Law Enforcement Officials Urge Louisiana to Pass Law Mandating Eyewitness ID Best Practices

03.22.18

Law Enforcement Officials Urge Louisiana to Pass Law Mandating Eyewitness ID Best Practices

The Times Picayune has published an oped by two law enforcement officials calling on Louisiana lawmakers to pass a law requiring police to use science-based eyewitness identification procedures.  William Brooks III, chief of the Norwood, Massachusetts Police Department, and Major Michael Smathers, who serves in the Charlotte-Mecklenburg Police Department, write:

Of the 354 DNA-based exonerations in this country, nearly three out of four involved a mistaken identification. Senate Bill 38 would mandate a scientifically proven method that would greatly reduce the chance for any future case in Louisiana, and that is why we are such strong supporters of this measure.
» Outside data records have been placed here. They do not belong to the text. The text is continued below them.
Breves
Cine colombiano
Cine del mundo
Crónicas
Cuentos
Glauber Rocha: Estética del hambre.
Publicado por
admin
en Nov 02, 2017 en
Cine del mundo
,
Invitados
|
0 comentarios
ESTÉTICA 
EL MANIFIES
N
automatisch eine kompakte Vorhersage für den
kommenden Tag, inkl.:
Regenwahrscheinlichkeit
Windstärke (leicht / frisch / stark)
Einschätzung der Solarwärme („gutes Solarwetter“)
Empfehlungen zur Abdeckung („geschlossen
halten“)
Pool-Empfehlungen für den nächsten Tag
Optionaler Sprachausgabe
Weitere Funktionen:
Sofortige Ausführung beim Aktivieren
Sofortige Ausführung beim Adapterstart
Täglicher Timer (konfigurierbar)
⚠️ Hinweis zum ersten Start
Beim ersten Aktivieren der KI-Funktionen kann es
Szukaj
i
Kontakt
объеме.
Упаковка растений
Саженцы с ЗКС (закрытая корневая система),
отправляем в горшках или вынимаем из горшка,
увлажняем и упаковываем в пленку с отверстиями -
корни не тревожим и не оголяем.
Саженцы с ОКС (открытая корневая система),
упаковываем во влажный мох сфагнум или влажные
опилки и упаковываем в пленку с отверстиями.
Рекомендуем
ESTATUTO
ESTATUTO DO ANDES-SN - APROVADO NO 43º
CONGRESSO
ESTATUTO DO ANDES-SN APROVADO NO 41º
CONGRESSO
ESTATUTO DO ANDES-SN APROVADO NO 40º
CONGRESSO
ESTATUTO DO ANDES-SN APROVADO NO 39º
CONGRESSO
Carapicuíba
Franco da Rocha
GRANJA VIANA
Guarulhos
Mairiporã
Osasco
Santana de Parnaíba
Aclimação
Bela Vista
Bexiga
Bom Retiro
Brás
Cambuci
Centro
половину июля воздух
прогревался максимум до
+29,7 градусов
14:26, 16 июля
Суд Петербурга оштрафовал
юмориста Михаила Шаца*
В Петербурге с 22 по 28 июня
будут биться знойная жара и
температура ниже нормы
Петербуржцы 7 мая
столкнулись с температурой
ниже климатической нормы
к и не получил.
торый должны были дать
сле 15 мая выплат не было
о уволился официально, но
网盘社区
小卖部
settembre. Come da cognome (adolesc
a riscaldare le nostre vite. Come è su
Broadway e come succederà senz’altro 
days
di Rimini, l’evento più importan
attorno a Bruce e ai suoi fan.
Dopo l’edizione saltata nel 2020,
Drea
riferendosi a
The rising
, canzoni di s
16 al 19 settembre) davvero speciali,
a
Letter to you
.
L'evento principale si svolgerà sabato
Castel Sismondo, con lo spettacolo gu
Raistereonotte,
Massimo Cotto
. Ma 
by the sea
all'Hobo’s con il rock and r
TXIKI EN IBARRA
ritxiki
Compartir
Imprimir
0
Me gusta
In half of these cases the exoneration led to the guilty party, but only after they had gone on to commit 150 additional crimes, 80 of which were rapes and 35 of which were murders. These numbers may sound cold and clinical, but as officers, we have all seen the faces of victims and their families and know all too well what grief, trauma and loss look like.

Change is hard. Accepting mandates from legislatures rather than our own leaders is even harder (and we have struggled with this on many issues, too). As senior police executives who have implemented these proposals ourselves, we have gone all over the United States advocating for these changes. We know it is feasible to successfully implement them here in Louisiana.